● **TASK**
Please give back only the lines below from the one containing "Rapoarte de activitate" to the one containing "Procese verbale – aprobate", each repeated word for word, both ends included.

● **MATERIALS PROVIDED**
========================================
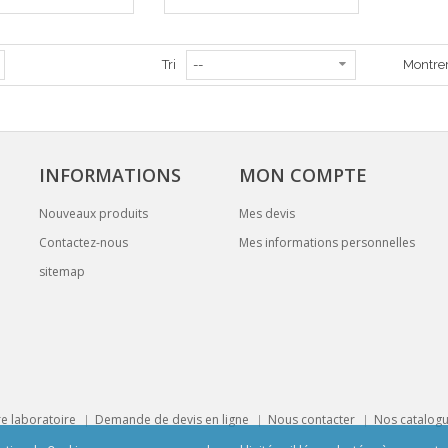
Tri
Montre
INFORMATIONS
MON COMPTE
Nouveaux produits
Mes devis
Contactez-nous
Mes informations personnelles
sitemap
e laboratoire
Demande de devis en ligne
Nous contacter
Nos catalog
========================================
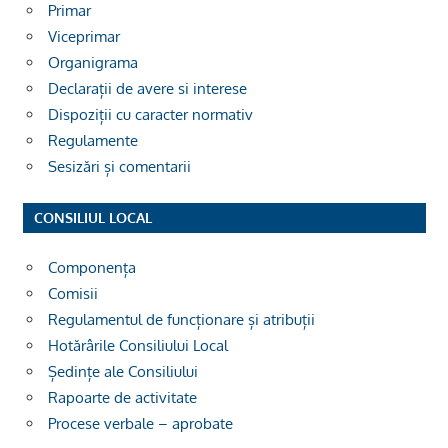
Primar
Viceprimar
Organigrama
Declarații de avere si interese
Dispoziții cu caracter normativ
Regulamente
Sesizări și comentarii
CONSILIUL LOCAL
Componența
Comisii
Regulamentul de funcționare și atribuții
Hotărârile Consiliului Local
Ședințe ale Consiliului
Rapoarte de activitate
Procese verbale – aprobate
========================================
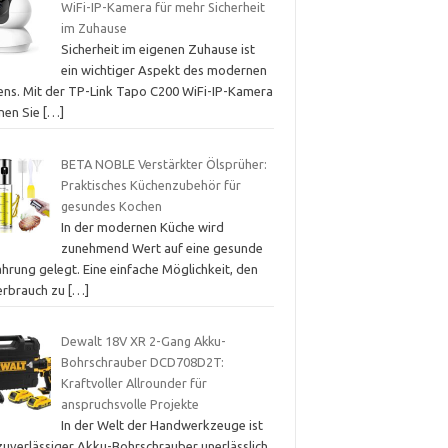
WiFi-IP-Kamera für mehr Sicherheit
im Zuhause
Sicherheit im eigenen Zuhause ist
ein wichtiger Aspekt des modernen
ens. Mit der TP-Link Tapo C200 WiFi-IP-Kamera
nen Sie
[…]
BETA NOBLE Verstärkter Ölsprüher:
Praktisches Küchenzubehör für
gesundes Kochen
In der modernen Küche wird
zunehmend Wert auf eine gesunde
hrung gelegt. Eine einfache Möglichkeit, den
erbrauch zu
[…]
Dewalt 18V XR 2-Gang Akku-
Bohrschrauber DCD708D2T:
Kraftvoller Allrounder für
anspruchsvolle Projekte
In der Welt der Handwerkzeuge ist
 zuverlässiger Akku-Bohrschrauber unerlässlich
========================================
● **OUTPUT OF THE EXERCISE**
Rapoarte de activitate
Procese verbale – aprobate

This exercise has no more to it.